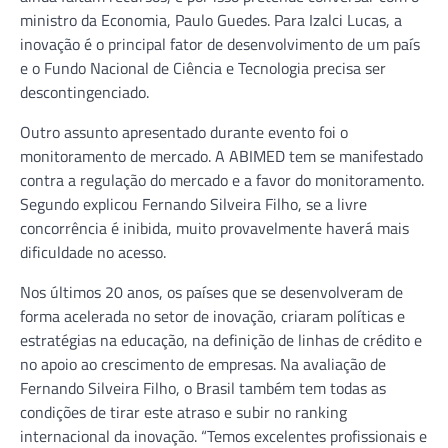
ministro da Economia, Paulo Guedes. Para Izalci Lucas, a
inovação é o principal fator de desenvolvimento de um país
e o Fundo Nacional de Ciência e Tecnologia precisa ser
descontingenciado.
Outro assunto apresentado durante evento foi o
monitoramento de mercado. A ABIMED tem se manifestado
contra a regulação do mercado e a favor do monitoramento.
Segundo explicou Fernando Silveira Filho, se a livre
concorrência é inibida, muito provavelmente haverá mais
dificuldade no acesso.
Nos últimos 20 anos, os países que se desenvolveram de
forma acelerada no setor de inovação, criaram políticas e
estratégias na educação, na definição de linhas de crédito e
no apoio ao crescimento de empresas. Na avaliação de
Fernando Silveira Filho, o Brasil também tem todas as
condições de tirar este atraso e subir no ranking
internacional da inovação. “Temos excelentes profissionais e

---

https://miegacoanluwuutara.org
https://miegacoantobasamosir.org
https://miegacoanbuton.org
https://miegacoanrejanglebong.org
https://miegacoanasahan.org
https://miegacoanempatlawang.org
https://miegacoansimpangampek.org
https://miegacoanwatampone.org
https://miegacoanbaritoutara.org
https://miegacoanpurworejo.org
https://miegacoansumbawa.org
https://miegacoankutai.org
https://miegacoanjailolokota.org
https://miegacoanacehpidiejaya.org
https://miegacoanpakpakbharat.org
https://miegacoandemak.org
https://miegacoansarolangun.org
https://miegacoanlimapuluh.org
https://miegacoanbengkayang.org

→ TASK GOAL
Would you return all lines from the preceding listing that contain the word "mercado"?

→ WORKED SOLUTION
monitoramento de mercado. A ABIMED tem se manifestado
contra a regulação do mercado e a favor do monitoramento.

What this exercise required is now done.